Add Databricks Serverless Compute Support by rohitrsh · Pull Request #3392 · flyteorg/flytekit

rohitrsh · 2026-02-17T15:56:42Z

Tracking issue

Why are the changes needed?

Databricks Serverless Compute offers faster startup times (seconds vs. minutes), automatic scaling, and zero infrastructure management. However, the existing flytekit-spark connector only supports classic compute (clusters). This PR enables teams to use serverless without changing their task code.
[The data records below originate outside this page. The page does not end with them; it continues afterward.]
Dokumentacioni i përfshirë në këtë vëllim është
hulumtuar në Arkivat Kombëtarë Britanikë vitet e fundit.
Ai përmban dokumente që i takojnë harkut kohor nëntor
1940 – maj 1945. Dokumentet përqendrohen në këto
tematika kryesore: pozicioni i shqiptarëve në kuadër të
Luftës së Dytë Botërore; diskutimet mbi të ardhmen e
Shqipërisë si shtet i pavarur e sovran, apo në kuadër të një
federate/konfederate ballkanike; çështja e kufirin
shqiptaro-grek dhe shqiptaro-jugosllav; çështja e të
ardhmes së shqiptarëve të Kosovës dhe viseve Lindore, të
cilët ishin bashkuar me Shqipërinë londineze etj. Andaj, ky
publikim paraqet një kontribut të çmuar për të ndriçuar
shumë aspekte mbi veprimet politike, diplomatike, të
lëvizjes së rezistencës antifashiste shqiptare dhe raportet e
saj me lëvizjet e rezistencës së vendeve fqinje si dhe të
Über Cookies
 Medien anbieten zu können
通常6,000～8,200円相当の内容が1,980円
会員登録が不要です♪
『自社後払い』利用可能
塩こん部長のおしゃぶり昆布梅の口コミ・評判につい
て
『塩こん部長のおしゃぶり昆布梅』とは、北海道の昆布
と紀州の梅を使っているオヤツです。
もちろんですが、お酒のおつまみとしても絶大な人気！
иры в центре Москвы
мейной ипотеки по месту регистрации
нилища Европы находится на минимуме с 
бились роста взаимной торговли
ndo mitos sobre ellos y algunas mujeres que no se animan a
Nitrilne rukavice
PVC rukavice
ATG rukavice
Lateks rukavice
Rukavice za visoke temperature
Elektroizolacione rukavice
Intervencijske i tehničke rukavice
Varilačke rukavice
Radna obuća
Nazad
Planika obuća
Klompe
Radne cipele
Users switch between classic and serverless by changing only the databricks_conf task code stays identical:

import flytekit
from flytekit import task
from flytekitplugins.spark import DatabricksV2

# Classic compute
@task(task_config=DatabricksV2(
    databricks_conf={
        "new_cluster": {
            "spark_version": "15.4.x-scala2.12",
            "node_type_id": "m5.xlarge",
            "num_workers": 2,
        },
    },
    databricks_instance="my-workspace.cloud.databricks.com",
))
def classic_task() -> float:
    spark = flytekit.current_context().spark_session
    return spark.range(100).count()

# Serverless compute same task code, different config
@task(task_config=DatabricksV2(
    databricks_conf={
        "environment_key": "default",
        "environments": [{
            "environment_key": "default",
            "spec": {"client": "1"},
        }],
    },
    databricks_instance="my-workspace.cloud.databricks.com",
    databricks_service_credential_provider="my-s3-credential",
))
def serverless_task() -> float:
    spark = flytekit.current_context().spark_session  # same API
    return spark.range(100).count()

What changes were proposed in this pull request?

Adds first-class support for running Flyte Spark tasks on Databricks Serverless Compute, alongside the existing classic compute (clusters) support.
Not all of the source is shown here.